>>>

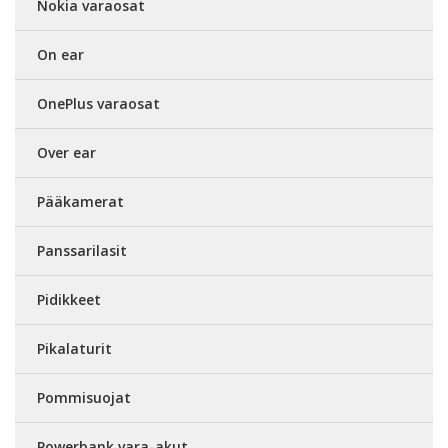
Nokia varaosat
On ear
OnePlus varaosat
Over ear
Pääkamerat
Panssarilasit
Pidikkeet
Pikalaturit
Pommisuojat
Powerbank vara-akut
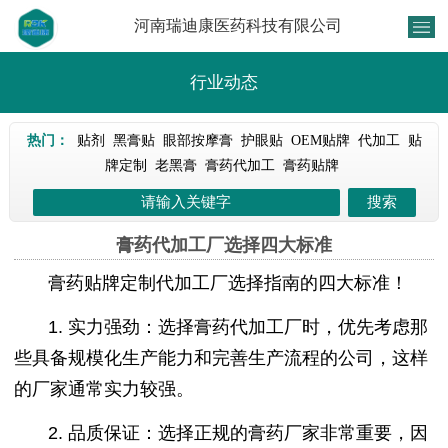
河南瑞迪康医药科技有限公司
行业动态
热门：
贴剂
黑膏贴
眼部按摩膏
护眼贴
OEM贴牌
代加工
贴
牌定制
老黑膏
膏药代加工
膏药贴牌
膏药代加工厂选择四大标准
膏药
贴牌定制
代加工厂选择指南的四大标准！
1. 实力强劲：选择膏药代加工厂时，优先考虑那
些具备规模化生产能力和完善生产流程的公司，这样
的厂家通常实力较强。
2. 品质保证：选择正规的膏药厂家非常重要，因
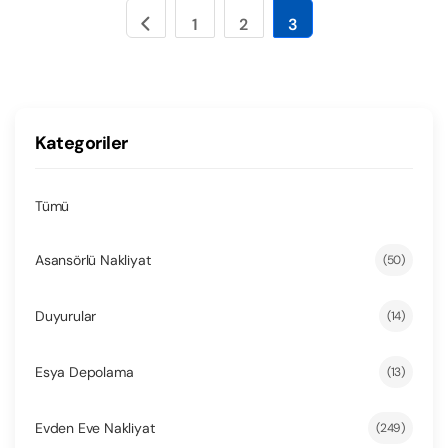
1
2
3
Kategoriler
Tümü
Asansörlü Nakliyat
(50)
Duyurular
(14)
Esya Depolama
(13)
Evden Eve Nakliyat
(249)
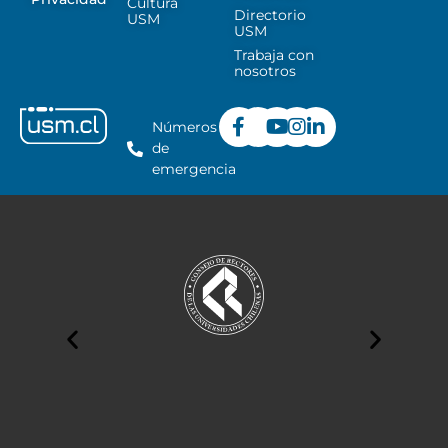
Cultura
Directorio
USM
USM
Trabaja con
nosotros
Números
de
emergencia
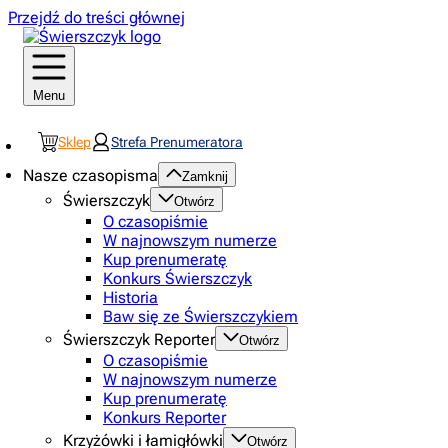
Przejdź do treści głównej
Menu
Sklep
Strefa Prenumeratora
Nasze czasopisma
Zamknij
Świerszczyk
Otwórz
O czasopiśmie
W najnowszym numerze
Kup prenumeratę
Konkurs Świerszczyk
Historia
Baw się ze Świerszczykiem
Świerszczyk Reporter
Otwórz
O czasopiśmie
W najnowszym numerze
Kup prenumeratę
Konkurs Reporter
Krzyżówki i łamigłówki
Otwórz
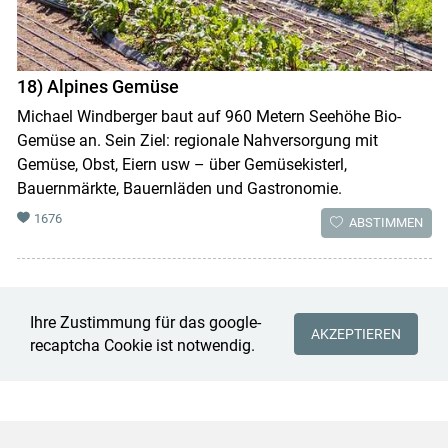
18) Alpines Gemüse
Michael Windberger baut auf 960 Metern Seehöhe Bio-
Gemüse an. Sein Ziel: regionale Nahversorgung mit
Gemüse, Obst, Eiern usw – über Gemüsekisterl,
Bauernmärkte, Bauernläden und Gastronomie.
1676
ABSTIMMEN
Ihre Zustimmung für das google-
AKZEPTIEREN
recaptcha Cookie ist notwendig.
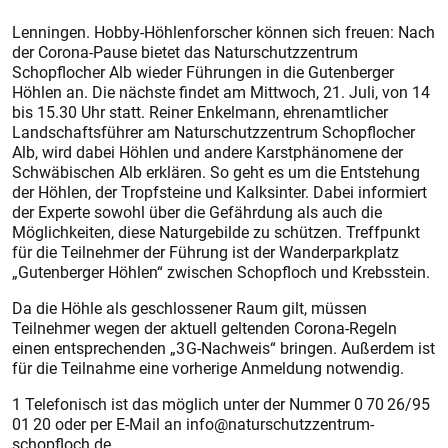
Lenningen. Hobby-Höhlenforscher können sich freuen: Nach
der Corona-Pause bietet das Naturschutzzentrum
Schopflocher Alb wieder Führungen in die Gutenberger
Höhlen an. Die nächste findet am Mittwoch, 21. Juli, von 14
bis 15.30 Uhr statt. Reiner Enkelmann, ehrenamtlicher
Landschaftsführer am Naturschutzzentrum Schopflocher
Alb, wird dabei Höhlen und andere Karstphänomene der
Schwäbischen Alb erklären. So geht es um die Entstehung
der Höhlen, der Tropfsteine und Kalksinter. Dabei informiert
der Experte sowohl über die Gefährdung als auch die
Möglichkeiten, diese Naturgebilde zu schützen. Treffpunkt
für die Teilnehmer der Führung ist der Wanderparkplatz
„Gutenberger Höhlen“ zwischen Schopfloch und Krebsstein.
Da die Höhle als geschlossener Raum gilt, müssen
Teilnehmer wegen der aktuell geltenden Corona-Regeln
einen entsprechenden „3 G-Nachweis“ bringen. Außerdem ist
für die Teilnahme eine vorherige Anmeldung notwendig.
1 Telefonisch ist das möglich unter der Nummer 0 70 26/95
01 20 oder per E-Mail an info@naturschutzzentrum-
schopfloch.de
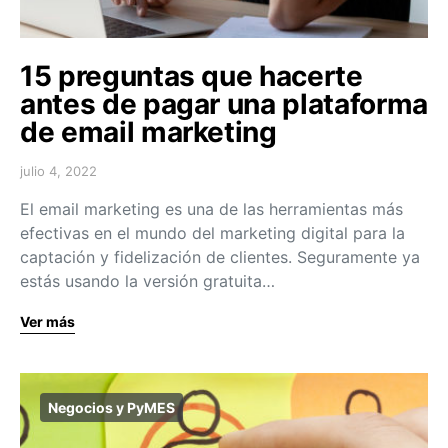
15 preguntas que hacerte
antes de pagar una plataforma
de email marketing
julio 4, 2022
El email marketing es una de las herramientas más
efectivas en el mundo del marketing digital para la
captación y fidelización de clientes. Seguramente ya
estás usando la versión gratuita…
Ver más
Negocios y PyMES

<<<

All lines from the one bearing "Höhlen an. Die" through the last line of the records, and only those, should be duplicated exactly; no picture belongs in the copy.

- RESPONSE TO THE TASK:
Höhlen an. Die nächste findet am Mittwoch, 21. Juli, von 14
bis 15.30 Uhr statt. Reiner Enkelmann, ehrenamtlicher
Landschaftsführer am Naturschutzzentrum Schopflocher
Alb, wird dabei Höhlen und andere Karstphänomene der
Schwäbischen Alb erklären. So geht es um die Entstehung
der Höhlen, der Tropfsteine und Kalksinter. Dabei informiert
der Experte sowohl über die Gefährdung als auch die
Möglichkeiten, diese Naturgebilde zu schützen. Treffpunkt
für die Teilnehmer der Führung ist der Wanderparkplatz
„Gutenberger Höhlen“ zwischen Schopfloch und Krebsstein.
Da die Höhle als geschlossener Raum gilt, müssen
Teilnehmer wegen der aktuell geltenden Corona-Regeln
einen entsprechenden „3 G-Nachweis“ bringen. Außerdem ist
für die Teilnahme eine vorherige Anmeldung notwendig.
1 Telefonisch ist das möglich unter der Nummer 0 70 26/95
01 20 oder per E-Mail an info@naturschutzzentrum-
schopfloch.de
15 preguntas que hacerte
antes de pagar una plataforma
de email marketing
julio 4, 2022
El email marketing es una de las herramientas más
efectivas en el mundo del marketing digital para la
captación y fidelización de clientes. Seguramente ya
estás usando la versión gratuita…
Ver más
Negocios y PyMES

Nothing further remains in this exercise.